(Structured page parsing data)
::::::
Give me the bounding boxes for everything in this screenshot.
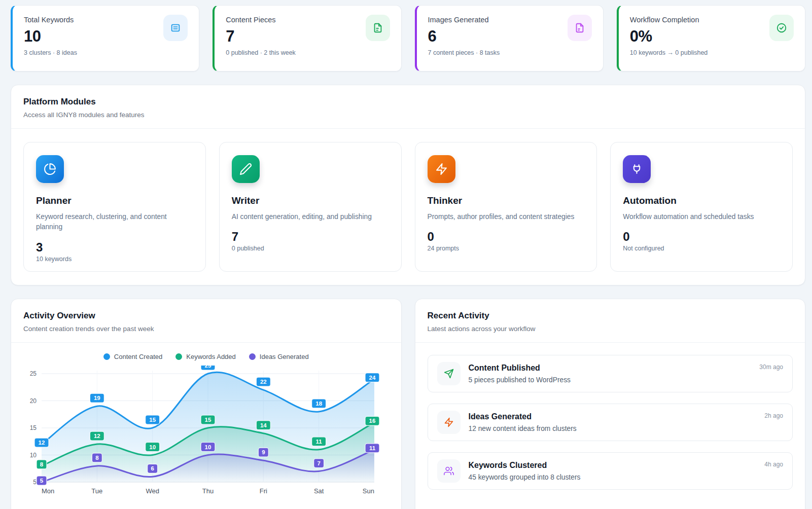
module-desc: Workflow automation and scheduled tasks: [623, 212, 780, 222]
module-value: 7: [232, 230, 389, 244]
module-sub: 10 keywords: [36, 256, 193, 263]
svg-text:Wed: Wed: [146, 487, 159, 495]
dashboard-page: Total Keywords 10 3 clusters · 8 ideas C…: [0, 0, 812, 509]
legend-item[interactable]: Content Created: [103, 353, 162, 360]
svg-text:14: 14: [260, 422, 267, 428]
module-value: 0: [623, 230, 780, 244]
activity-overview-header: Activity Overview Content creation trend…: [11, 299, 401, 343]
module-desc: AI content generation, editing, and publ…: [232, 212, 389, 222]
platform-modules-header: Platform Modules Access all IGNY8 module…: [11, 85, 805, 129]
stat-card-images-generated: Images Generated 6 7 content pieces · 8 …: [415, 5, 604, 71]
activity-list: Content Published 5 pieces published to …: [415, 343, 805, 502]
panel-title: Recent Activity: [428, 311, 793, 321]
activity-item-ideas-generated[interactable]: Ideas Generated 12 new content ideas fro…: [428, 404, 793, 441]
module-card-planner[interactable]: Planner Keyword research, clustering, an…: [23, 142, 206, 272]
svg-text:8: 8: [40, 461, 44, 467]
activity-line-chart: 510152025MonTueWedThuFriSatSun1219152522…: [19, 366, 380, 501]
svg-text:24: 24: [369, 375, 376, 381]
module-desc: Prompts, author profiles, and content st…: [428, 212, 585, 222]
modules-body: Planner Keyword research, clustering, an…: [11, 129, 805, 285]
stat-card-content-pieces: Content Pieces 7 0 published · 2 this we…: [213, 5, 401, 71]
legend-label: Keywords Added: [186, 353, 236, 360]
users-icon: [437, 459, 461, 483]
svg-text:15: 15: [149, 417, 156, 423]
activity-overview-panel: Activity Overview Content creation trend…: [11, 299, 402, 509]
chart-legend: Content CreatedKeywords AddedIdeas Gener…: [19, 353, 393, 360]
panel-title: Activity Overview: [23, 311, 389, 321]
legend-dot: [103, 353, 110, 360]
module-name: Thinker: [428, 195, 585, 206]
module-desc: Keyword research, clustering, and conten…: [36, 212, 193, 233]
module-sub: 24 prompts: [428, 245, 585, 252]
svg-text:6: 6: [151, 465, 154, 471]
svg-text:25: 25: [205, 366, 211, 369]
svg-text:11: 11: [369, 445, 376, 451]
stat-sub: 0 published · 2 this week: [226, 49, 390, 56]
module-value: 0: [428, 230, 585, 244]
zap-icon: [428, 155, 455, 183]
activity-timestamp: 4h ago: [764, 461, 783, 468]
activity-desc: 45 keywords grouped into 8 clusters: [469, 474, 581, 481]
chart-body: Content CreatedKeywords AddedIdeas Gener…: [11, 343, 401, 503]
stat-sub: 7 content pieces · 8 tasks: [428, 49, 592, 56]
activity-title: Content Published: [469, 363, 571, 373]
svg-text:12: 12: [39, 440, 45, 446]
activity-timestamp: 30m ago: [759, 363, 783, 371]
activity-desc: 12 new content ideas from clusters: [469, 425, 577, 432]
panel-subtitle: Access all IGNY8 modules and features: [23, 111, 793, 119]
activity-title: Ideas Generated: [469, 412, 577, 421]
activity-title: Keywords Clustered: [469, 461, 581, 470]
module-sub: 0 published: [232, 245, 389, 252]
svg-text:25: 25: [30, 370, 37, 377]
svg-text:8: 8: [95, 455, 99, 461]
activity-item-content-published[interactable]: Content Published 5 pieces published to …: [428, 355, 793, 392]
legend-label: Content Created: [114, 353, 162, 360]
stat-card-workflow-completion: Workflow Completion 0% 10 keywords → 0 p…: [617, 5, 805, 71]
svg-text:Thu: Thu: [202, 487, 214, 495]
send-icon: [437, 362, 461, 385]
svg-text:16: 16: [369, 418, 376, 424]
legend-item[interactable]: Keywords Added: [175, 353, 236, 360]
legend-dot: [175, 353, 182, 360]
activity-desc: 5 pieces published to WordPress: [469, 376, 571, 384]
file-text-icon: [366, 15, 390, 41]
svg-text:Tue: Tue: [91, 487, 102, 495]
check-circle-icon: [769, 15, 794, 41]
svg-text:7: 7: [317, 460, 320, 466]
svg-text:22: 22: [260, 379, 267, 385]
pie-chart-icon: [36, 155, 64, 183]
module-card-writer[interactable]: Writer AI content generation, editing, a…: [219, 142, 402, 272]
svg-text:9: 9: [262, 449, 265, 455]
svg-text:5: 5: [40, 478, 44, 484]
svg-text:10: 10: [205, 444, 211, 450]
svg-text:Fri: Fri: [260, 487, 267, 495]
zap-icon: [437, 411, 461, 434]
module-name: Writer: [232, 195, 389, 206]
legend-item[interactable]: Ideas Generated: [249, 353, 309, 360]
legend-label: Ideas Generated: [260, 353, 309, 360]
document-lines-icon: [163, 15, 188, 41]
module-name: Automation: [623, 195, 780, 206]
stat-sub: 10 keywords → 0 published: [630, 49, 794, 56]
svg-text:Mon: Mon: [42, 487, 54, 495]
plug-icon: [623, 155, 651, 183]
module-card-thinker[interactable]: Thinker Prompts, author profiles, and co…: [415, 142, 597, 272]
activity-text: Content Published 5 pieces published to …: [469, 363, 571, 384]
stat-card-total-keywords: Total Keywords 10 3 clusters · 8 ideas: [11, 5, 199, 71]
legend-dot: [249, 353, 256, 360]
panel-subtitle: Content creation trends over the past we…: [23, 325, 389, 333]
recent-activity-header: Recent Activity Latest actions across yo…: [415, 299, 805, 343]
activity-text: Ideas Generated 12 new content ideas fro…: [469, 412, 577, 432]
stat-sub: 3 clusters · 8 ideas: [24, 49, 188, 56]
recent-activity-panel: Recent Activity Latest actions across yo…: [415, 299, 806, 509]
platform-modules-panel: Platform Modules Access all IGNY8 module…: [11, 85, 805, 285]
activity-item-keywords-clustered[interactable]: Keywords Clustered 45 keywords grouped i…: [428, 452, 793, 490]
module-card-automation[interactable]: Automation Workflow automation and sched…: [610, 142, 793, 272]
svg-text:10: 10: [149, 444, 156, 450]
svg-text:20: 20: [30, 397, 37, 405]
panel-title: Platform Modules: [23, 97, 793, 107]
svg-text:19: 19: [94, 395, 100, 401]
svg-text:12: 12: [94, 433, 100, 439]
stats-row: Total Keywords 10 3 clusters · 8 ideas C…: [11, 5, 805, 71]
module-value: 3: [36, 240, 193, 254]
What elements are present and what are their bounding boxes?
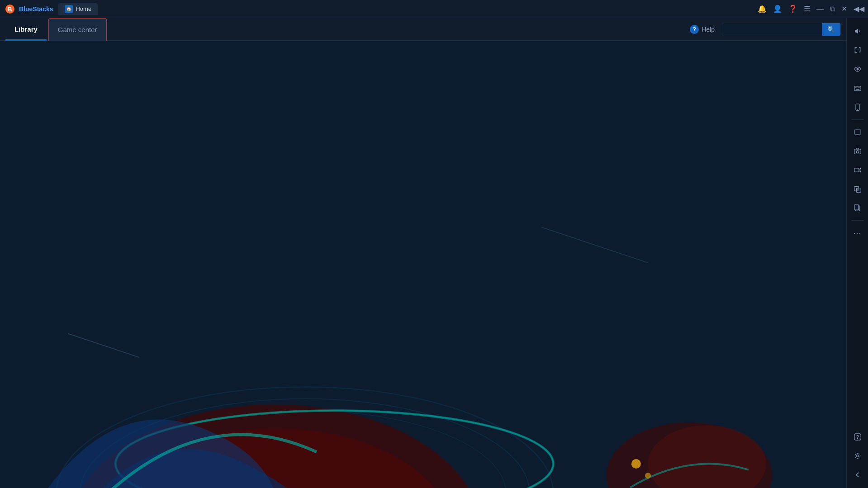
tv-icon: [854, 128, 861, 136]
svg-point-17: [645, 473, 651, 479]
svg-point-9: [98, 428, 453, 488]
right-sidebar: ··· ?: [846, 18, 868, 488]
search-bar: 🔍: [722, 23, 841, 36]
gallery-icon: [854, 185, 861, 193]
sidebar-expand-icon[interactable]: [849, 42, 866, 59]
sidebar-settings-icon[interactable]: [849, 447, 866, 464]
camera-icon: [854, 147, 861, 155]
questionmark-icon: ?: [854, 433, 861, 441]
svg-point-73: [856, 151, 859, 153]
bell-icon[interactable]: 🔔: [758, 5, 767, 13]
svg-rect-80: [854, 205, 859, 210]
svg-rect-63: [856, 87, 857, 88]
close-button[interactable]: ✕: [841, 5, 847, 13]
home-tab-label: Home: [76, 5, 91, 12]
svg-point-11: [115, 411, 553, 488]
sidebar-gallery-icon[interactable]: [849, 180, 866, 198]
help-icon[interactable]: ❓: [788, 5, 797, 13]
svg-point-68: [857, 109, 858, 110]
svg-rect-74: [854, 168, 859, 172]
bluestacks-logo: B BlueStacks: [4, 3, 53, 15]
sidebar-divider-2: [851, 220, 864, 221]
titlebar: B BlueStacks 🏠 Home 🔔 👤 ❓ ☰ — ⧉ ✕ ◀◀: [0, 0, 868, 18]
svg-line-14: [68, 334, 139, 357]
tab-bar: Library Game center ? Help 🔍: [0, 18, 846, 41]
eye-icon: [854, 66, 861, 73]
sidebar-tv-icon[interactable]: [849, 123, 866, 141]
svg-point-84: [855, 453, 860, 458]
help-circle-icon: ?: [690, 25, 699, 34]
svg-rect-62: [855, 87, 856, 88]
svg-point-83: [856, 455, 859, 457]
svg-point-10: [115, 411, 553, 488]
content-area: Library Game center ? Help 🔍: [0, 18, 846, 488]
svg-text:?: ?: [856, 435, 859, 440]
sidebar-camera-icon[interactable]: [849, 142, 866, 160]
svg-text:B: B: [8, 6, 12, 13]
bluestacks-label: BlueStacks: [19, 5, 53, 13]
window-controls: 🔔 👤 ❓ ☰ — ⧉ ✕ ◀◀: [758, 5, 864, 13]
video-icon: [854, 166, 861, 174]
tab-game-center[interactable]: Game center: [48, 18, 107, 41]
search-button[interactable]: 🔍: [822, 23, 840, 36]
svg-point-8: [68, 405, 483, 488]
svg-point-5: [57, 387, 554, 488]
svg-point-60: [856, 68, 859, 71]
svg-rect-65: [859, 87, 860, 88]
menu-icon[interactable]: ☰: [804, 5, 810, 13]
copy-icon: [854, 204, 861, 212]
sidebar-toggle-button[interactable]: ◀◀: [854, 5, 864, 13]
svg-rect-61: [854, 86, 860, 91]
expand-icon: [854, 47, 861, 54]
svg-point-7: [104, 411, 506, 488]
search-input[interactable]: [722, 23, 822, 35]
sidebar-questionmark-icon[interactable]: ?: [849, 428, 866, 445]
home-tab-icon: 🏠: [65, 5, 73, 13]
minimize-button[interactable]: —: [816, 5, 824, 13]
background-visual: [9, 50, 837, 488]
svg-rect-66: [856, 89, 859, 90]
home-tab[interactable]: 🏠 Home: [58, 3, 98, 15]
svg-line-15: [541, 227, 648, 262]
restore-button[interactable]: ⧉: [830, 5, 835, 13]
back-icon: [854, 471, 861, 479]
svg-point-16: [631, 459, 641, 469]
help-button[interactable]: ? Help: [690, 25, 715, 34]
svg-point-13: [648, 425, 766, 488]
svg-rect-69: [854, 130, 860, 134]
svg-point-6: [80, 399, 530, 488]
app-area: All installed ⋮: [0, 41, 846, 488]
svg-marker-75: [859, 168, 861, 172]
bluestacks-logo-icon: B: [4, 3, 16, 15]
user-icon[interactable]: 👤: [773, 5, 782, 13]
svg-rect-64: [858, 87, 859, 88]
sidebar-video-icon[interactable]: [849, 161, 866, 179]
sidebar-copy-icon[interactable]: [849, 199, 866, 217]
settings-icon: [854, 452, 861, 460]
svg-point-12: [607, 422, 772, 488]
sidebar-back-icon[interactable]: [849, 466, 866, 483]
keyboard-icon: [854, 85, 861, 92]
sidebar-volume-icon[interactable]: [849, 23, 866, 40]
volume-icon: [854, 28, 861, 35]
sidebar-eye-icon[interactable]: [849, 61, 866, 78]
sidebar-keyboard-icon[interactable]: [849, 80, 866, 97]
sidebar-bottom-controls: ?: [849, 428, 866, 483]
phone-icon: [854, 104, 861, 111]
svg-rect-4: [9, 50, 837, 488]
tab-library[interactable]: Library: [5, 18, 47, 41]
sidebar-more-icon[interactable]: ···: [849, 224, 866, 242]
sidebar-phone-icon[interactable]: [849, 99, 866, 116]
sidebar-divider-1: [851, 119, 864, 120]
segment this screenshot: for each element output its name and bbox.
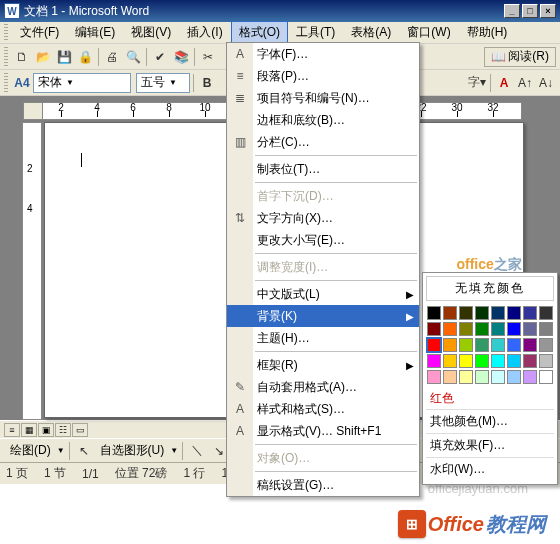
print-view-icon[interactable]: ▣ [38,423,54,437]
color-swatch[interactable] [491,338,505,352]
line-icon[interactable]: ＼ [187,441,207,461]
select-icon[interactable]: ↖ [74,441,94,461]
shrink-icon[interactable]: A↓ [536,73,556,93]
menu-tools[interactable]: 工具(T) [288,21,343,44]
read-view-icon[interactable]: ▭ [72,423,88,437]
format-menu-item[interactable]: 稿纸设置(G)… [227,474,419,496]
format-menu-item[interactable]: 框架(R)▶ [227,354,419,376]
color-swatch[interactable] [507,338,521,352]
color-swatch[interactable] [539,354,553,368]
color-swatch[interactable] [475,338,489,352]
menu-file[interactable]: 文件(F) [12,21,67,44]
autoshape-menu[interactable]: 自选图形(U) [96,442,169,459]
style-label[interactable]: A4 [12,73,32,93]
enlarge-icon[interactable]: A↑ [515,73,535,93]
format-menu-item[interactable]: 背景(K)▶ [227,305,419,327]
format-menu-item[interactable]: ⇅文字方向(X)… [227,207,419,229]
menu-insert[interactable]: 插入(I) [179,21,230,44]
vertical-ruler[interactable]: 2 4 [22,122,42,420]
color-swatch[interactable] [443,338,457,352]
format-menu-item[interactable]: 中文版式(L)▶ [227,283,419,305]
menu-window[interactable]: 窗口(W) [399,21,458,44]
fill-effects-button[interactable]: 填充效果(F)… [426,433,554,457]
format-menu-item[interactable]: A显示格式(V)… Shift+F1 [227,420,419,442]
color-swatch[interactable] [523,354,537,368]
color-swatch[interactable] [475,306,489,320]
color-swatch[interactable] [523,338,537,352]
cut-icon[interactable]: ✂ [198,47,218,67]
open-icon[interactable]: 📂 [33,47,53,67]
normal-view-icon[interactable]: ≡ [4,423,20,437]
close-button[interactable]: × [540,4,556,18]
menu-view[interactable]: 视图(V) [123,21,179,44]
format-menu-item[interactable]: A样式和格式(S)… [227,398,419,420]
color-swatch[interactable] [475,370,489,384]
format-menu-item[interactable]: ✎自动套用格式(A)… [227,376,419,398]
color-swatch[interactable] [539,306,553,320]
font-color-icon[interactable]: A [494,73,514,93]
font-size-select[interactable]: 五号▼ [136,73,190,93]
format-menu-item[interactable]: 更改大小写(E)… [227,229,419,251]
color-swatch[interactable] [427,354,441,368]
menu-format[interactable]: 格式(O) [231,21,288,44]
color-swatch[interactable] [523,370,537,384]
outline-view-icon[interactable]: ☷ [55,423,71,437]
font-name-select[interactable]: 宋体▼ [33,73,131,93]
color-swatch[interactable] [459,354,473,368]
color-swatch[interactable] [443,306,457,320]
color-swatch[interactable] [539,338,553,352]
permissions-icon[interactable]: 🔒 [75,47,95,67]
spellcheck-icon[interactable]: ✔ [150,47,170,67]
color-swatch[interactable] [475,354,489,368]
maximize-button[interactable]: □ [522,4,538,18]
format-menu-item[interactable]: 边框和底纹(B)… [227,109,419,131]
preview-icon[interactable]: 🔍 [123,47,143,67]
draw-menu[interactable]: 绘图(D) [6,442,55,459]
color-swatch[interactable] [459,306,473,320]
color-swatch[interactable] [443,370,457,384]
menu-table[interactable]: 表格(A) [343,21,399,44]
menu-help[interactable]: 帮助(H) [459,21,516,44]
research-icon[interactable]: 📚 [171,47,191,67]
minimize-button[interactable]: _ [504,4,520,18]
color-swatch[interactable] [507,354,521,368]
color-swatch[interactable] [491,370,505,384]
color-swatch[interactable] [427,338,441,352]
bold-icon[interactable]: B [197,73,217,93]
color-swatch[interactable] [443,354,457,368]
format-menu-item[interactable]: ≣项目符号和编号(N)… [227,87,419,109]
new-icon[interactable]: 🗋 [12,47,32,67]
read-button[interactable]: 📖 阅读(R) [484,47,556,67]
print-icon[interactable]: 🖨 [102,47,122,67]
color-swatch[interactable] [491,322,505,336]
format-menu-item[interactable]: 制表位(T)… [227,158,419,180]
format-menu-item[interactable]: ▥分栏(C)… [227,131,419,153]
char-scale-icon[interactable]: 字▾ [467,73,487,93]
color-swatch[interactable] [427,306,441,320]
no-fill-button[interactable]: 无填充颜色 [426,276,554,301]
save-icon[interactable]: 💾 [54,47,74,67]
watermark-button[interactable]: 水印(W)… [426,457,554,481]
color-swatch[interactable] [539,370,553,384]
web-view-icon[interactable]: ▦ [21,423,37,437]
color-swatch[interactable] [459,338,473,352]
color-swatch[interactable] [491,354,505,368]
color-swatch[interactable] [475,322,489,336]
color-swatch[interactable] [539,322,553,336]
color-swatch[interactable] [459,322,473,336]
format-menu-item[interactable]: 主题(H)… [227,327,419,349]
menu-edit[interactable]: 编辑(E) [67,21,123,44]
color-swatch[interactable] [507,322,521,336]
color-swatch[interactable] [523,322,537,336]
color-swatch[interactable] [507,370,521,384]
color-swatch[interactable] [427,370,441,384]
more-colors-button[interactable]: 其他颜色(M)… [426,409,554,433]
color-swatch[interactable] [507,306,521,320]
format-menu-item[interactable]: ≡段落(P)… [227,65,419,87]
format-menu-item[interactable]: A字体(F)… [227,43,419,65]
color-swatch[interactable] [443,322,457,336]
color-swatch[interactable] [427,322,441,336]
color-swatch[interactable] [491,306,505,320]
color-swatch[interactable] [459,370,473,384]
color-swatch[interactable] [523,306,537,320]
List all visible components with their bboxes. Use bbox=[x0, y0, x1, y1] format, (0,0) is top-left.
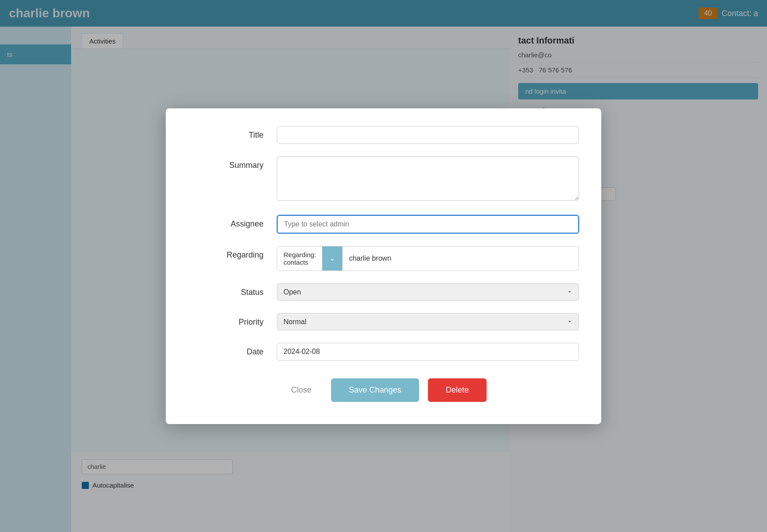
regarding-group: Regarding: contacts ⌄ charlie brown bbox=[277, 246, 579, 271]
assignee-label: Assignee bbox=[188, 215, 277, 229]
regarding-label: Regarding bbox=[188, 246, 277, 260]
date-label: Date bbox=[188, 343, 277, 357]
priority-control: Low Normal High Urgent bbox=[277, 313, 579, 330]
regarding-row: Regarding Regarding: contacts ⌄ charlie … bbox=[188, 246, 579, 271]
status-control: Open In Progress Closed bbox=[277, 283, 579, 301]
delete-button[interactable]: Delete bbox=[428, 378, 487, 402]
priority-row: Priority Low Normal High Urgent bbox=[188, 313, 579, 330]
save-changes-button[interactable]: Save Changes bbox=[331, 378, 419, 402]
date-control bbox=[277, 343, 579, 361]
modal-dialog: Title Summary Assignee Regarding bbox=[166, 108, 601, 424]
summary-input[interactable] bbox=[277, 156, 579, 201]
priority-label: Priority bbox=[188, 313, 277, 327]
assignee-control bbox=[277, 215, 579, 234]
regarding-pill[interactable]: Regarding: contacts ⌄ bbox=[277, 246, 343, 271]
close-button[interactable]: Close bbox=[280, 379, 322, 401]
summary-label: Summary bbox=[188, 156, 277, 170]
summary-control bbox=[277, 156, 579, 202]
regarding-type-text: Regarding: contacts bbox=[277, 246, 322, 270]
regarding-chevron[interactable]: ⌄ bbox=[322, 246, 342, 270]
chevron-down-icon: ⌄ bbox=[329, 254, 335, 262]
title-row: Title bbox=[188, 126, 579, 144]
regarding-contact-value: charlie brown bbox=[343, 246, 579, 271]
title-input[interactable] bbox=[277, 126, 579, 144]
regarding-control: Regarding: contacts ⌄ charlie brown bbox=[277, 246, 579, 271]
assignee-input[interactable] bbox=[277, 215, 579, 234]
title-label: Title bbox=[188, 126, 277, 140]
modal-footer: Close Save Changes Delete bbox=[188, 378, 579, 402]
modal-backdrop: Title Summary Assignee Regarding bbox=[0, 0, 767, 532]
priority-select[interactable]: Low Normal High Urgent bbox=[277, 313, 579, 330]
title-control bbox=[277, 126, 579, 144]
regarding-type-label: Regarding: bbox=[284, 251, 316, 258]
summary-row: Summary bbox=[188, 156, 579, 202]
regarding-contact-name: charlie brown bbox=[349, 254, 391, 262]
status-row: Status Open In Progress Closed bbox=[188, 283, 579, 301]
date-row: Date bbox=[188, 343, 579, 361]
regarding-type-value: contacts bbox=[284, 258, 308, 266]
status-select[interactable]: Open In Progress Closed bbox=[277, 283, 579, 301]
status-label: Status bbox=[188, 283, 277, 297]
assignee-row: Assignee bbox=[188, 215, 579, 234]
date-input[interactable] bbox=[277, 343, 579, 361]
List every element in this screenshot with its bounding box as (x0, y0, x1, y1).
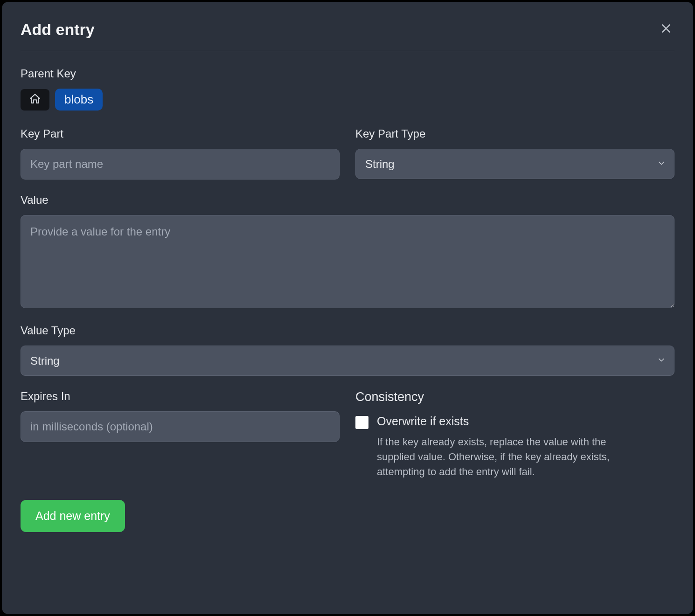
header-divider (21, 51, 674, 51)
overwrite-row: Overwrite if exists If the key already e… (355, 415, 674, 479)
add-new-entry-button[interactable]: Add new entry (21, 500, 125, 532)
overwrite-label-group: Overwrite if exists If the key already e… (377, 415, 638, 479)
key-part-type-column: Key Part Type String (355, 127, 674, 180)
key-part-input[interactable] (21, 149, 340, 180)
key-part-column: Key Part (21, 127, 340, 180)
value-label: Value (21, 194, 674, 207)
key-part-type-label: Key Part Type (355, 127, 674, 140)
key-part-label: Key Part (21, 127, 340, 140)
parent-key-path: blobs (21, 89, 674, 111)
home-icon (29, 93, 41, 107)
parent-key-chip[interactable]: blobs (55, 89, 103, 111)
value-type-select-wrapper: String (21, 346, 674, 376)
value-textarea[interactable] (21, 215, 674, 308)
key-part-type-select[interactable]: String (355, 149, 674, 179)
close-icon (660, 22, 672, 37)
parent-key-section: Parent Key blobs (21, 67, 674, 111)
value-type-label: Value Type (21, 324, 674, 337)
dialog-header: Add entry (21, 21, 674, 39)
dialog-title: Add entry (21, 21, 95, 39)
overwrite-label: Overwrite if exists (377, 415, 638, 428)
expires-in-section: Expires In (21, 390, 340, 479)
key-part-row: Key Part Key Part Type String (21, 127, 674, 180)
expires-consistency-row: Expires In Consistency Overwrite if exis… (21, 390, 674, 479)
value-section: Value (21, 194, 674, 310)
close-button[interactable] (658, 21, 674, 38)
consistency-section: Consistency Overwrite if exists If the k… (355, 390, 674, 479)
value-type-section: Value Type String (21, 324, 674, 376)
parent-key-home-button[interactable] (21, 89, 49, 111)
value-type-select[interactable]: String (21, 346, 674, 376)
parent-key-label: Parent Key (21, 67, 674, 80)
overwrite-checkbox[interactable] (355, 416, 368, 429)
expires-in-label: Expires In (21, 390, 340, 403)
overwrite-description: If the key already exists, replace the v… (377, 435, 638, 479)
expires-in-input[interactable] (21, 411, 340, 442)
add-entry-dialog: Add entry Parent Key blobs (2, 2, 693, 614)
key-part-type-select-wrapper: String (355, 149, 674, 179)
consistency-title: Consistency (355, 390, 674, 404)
::::::
--- Directions ---
Check each line above for the word "center" and give the number of lines that have it, nothing else.

--- Output below ---
3